**PROVIDED RECORDS:**
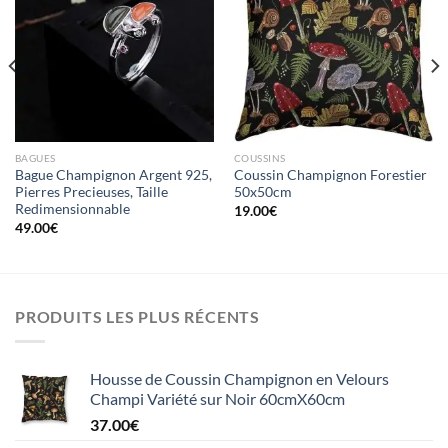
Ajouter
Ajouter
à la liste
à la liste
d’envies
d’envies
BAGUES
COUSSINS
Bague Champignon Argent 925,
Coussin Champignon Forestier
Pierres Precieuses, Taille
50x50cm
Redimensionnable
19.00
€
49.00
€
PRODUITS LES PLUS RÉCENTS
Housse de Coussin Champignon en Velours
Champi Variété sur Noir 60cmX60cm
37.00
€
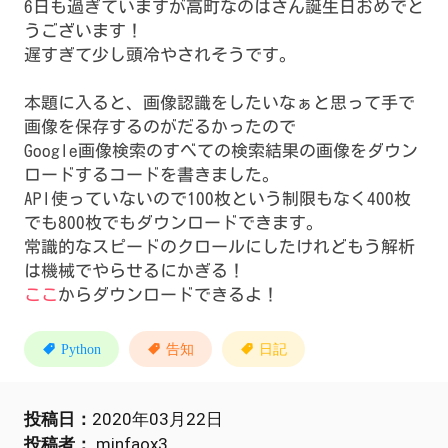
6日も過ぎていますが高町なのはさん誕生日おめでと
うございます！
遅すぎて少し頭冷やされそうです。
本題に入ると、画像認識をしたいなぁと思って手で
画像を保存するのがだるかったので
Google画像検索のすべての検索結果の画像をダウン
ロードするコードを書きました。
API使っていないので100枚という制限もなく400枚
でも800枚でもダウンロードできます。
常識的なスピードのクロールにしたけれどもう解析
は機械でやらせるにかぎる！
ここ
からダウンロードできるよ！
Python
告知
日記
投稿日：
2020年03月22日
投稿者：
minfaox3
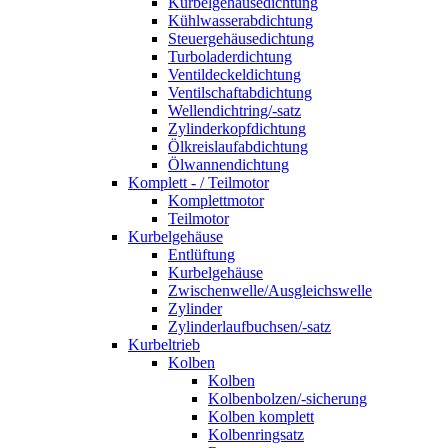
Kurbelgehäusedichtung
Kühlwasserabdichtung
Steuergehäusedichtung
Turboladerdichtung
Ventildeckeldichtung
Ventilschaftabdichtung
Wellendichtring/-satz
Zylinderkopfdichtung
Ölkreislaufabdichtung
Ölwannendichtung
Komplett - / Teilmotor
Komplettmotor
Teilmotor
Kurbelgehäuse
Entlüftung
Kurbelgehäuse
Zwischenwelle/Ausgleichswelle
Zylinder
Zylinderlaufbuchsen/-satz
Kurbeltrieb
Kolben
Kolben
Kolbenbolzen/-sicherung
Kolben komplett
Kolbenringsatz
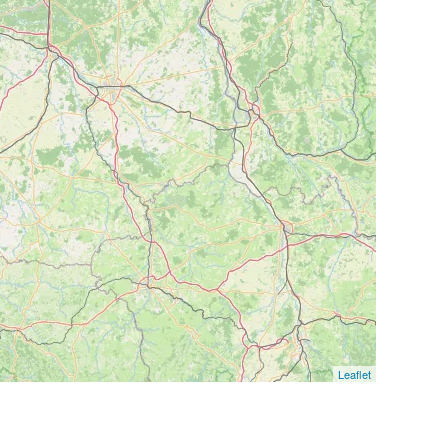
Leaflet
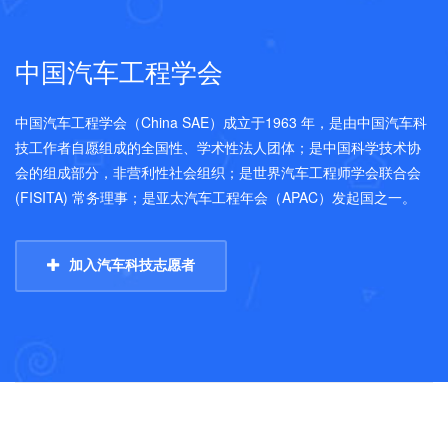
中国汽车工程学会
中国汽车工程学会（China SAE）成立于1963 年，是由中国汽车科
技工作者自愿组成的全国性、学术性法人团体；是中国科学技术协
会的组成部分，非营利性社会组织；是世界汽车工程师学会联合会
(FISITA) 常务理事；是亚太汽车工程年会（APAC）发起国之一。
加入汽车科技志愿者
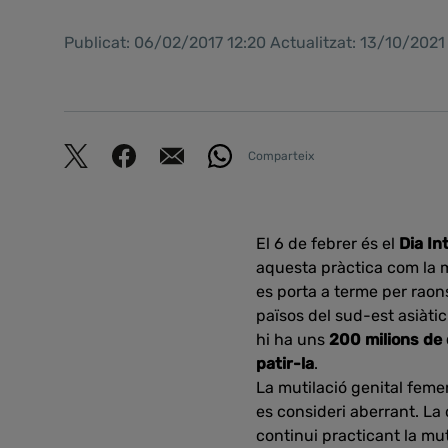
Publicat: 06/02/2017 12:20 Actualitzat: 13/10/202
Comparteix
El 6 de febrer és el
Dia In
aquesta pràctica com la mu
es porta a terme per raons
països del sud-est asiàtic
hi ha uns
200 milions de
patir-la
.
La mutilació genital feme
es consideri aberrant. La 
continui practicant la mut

--

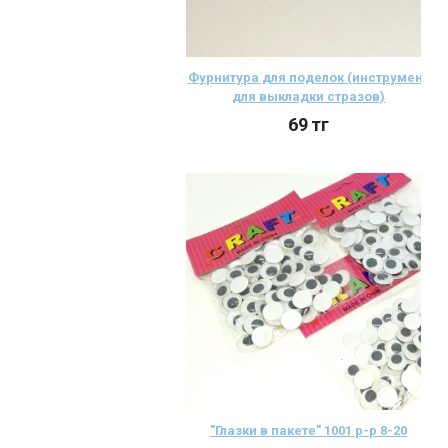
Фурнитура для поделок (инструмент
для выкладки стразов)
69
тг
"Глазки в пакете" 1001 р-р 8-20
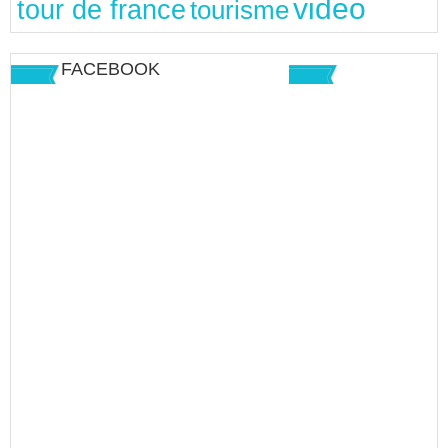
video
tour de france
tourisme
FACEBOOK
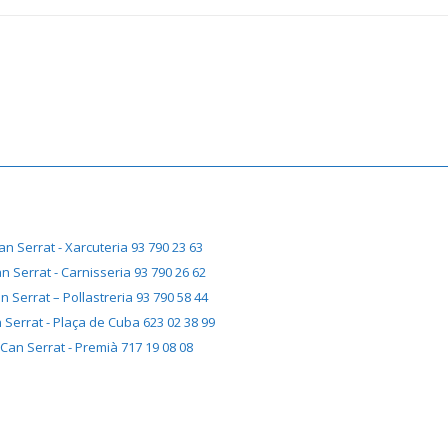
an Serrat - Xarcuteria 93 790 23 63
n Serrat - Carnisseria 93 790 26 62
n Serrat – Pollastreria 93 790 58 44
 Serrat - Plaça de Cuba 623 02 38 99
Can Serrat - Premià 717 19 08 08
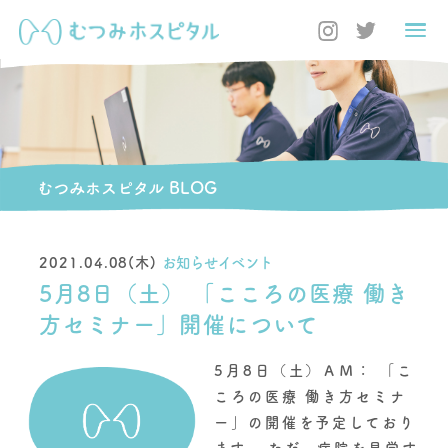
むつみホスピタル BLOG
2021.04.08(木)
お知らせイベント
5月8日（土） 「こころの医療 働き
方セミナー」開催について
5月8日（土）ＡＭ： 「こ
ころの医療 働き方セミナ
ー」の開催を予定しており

...

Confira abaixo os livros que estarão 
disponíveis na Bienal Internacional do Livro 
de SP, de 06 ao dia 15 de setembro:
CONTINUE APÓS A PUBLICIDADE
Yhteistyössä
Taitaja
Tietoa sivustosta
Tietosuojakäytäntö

**PROBLEM TO SOLVE:**
Every line above from the one with "Zwischenwelle/Ausgleichswelle" down to the one with "continui practicant la mut" must be written out exactly, and no picture may appear.

**ANSWER TO THE EXERCISE:**
Zwischenwelle/Ausgleichswelle
Zylinder
Zylinderlaufbuchsen/-satz
Kurbeltrieb
Kolben
Kolben
Kolbenbolzen/-sicherung
Kolben komplett
Kolbenringsatz
Leaflet
中国汽车工程学会
中国汽车工程学会（China SAE）成立于1963 年，是由中国汽车科
技工作者自愿组成的全国性、学术性法人团体；是中国科学技术协
会的组成部分，非营利性社会组织；是世界汽车工程师学会联合会
(FISITA) 常务理事；是亚太汽车工程年会（APAC）发起国之一。
加入汽车科技志愿者
Publicat: 06/02/2017 12:20 Actualitzat: 13/10/202
Comparteix
El 6 de febrer és el
Dia In
aquesta pràctica com la mu
es porta a terme per raons
països del sud-est asiàtic
hi ha uns
200 milions de
patir-la
.
La mutilació genital feme
es consideri aberrant. La 
continui practicant la mut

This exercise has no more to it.